The JPAC‑to‑Jewish California name change, after more than 50 years under the original name, coincided with heightened public scrutiny of pro‑Israel lobbying groups such as AIPAC and with a controversy in which a California Faculty Association questionnaire grouped "AIPAC/JPAC" together with industries like oil and tobacco as organizations that "harm working people", which JPAC and Jewish federations condemned as antisemitic. Jewish California's own announcement did not cite this controversy as a reason for the rebrand.

==Political positions==

===Pro-Israel advocacy===

====Strong support for California Assembly Bill 715====
State lawmaker Jesse Gabriel, who co‑chairs the California Legislative Jewish Caucus, a partner organization of Jewish California, has suggested that 501(c)(4) organizations may only engage in political advocacy within the scope of ‘social services organizations’; however, in practice such organizations may devote up to 50% of their expenditures to political activity. During the Gaza war, JPAC "led", through the use of its preexisting relationships with the Legislative Jewish Caucus and other allies in the California State Legislature, advocacy efforts to change California's ethnic studies curriculum through the passage of AB 715, through what it considered to be "removal of antisemitic content" such as accounts that minimize the nature and extent of antisemitic incidents and violence as determined by organizations like the ADL, comparisons of Israel with Nazi Germany and Jews or Israelis with Nazis, “dual loyalty” assertions that American Jews have loyalty to both Israel and the US

or “directly or indirectly denying the right of Israel to exist." After clashing with the California Teachers Association, "the [Jewish Caucus ...] unveiled a new bill that was nearly empty of specifics of what it would do" while still creating a state Antisemitism Prevention Coordinator position. Still objecting, organizations such as the California Faculty Association described the legislation as "fail[ing] to address [antisemitism] sincerely or prudently" while "instead offer[ing] a legitimate means to surveil and censor educators in the very institutions founded on the principles of free speech and academic freedom", but this did not prevent it from being subsequently signed into law by Governor Gavin Newsom. AIPAC spokesperson Marshall Wittmann characterized the CFA's objection as “ostracizing fellow citizens who are engaged in the democratic process to strengthen the US-Israel partnership” and of discriminating against pro-Israel Americans.

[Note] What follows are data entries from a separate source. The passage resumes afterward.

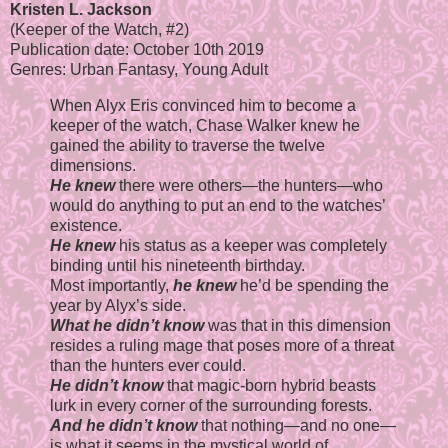
Kristen L. Jackson
(Keeper of the Watch, #2)
Publication date: October 10th 2019
Genres: Urban Fantasy, Young Adult
When Alyx Eris convinced him to become a
keeper of the watch, Chase Walker knew he
gained the ability to traverse the twelve
dimensions.
He knew
there were others—the hunters—who
would do anything to put an end to the watches’
existence.
He knew
his status as a keeper was completely
binding until his nineteenth birthday.
Most importantly,
he knew
he’d be spending the
year by Alyx’s side.
What he didn’t know
was that in this dimension
resides a ruling mage that poses more of a threat
than the hunters ever could.
He didn’t know
that magic-born hybrid beasts
lurk in every corner of the surrounding forests.
And he didn’t know
that nothing—and no one—
is what it seems in the mystical world of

=====Other supporters of the bill in its final form=====
"Dozens of Jewish organizations and advocates, including [...] the Anti-Defamation League and the Bay Area chapter of the Jewish Community Relations Council."

=====Other opponents of the bill in its final form=====
"Include ACLU California Action, the Association of California School Administrators, California County Superintendents, California School Boards Association, Council of UC Faculty Associations, Jewish Voice for Peace Bay Area chapter and the University of California Student Association, among others."

==Political and apolitical activities==
When responding to the CFA's objection, executive director Bocarsly argued that "JPAC was an 'ethno-religious community' rather than an interest group" because it "does not make political contributions or endorse candidates[, and that] the coalition includes organizations that provide social services, help asylum seekers and give legal aid to undocumented immigrants."